Comment by sosodev
5 hours ago
The problem with this question is that it encompasses a huge spectrum of capabilities and expectations. If you can only run an 8B model and expect it to be good at vibe coding / one shotting things you're going to have a bad time.
If you're able to run a model on the scale of ~30B, you can find that with a reasonably scoped and well defined task they do very well. I've found both Gemma4-31B and Qwen3.6-27B to be the best in this range at the moment. You can swap in the MoE models for faster inference, but they are noticeably worse at most tasks. They can one-shot / vibe code tasks with small scope, but still do much better with guidance.
If you really want frontier-like capabilities, you'll probably need at least 128GB of memory and either huge compute or a lot of patience. Most people just don't have either the money or the patience to make these local models work.
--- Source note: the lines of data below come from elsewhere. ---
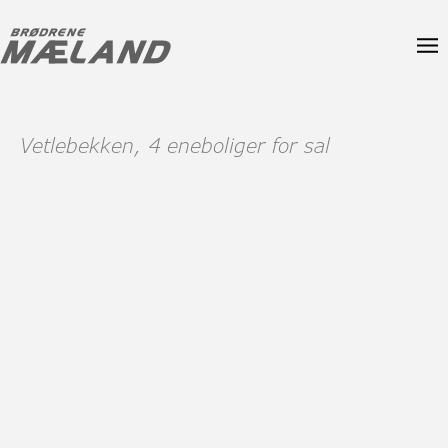
Vetlebekken, 4 eneboliger for sal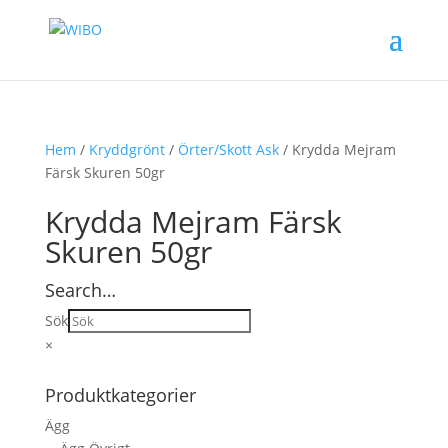
Hem
/
Kryddgrönt
/
Örter/Skott Ask
/ Krydda Mejram
Färsk Skuren 50gr
Krydda Mejram Färsk
Skuren 50gr
Search…
Sök
×
Produktkategorier
Ägg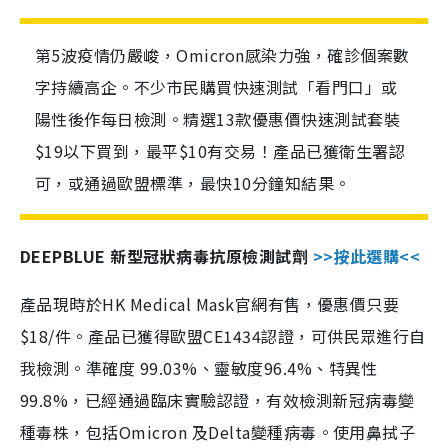
第5波疫情仍嚴峻，Omicron感染力強，確診個案數
字持續高企。不少市民購買快速測試「看門口」或
陽性後作每日檢測。精選13款優惠價快速測試套裝
$19以下買到，最平$10有交易！產品已獲衛生署認
可，或通過歐盟標準，最快10分鐘知結果。
DEEPBLUE 新型冠狀病毒抗原檢測試劑
>>按此選購<<
產品現時於HK Medical Mask官網有售，優惠價只要
$18/件。產品已獲得歐盟CE1434認證，可供民眾進行自
我檢測。準確度 99.03%、靈敏度96.4%、特異性
99.8%，已經通過臨床實驗認證，有效檢測新冠病毒變
種毒株，包括Omicron 及Delta變種病毒。使用鼻拭子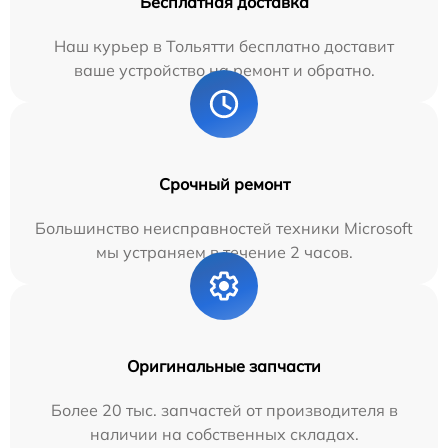
Бесплатная доставка
Наш курьер в Тольятти бесплатно доставит
ваше устройство на ремонт и обратно.
Срочный ремонт
Большинство неисправностей техники Microsoft
мы устраняем в течение 2 часов.
Оригинальные запчасти
Более 20 тыс. запчастей от производителя в
наличии на собственных складах.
The patience required for local model usage goes far beyond just waiting for tokens though. It takes a lot of effort to get things configured and working properly for your workflow and hardware.
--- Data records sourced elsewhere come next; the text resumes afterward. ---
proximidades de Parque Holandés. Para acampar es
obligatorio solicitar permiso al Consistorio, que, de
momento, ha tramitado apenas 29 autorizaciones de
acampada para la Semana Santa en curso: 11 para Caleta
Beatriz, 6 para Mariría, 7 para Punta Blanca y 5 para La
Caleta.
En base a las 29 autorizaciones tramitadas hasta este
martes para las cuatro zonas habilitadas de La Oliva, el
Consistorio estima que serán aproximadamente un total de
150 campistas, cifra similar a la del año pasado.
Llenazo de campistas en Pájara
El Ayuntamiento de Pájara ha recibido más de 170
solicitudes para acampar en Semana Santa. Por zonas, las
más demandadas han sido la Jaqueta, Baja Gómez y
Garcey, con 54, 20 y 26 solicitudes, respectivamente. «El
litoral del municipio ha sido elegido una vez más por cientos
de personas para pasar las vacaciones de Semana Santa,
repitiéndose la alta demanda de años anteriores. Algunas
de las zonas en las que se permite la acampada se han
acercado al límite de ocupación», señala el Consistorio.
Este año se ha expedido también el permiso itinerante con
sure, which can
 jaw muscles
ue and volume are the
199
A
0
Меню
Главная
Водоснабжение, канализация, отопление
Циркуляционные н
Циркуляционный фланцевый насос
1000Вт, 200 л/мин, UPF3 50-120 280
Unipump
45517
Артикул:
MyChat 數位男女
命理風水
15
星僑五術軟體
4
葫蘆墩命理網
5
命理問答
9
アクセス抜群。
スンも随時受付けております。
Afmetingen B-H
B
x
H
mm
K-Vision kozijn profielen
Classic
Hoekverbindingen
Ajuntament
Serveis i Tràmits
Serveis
My experience with smaller models, in this case specifically GPT 5.4 Mini, is that they cannot two-shot moving a 10-20 line code change to another file without modifying it and introducing bugs.
I did not expect perfect reliability, but I thought they could at least get it right on the second attempt once you point out the difference. No such luck, it confidently tells you that now the code is the same, with yet another subtle bug added in the difference.
I don't know what work one would need to do where these garbage-class models would be adequate. Maybe they can masquerade as competent for a few minutes, but in the end the results simply are not right. At best they are suitable for a smarter search or autocomplete, in my opinion.
I use Gemma 4 26B A4B on my Macbook (M4 Pro, 48 GB RAM) to study Rust (and ask other myriad questions). I don't trust it to do a good job in an IDE/harness to one-shot anything but the most trivial of changes. Still, it's fast and good enough that it could handle being a "co-pilot" on small to medium context tasks where you've got your hands on the wheel and your eyes on the road — and are driving under the speed limit. That's remarkable given where we were a couple of years ago.
I don't think I'd be using AI to code at all if this weren't the case. (I don't want to feel stunted or stuck just from losing my internet connection.)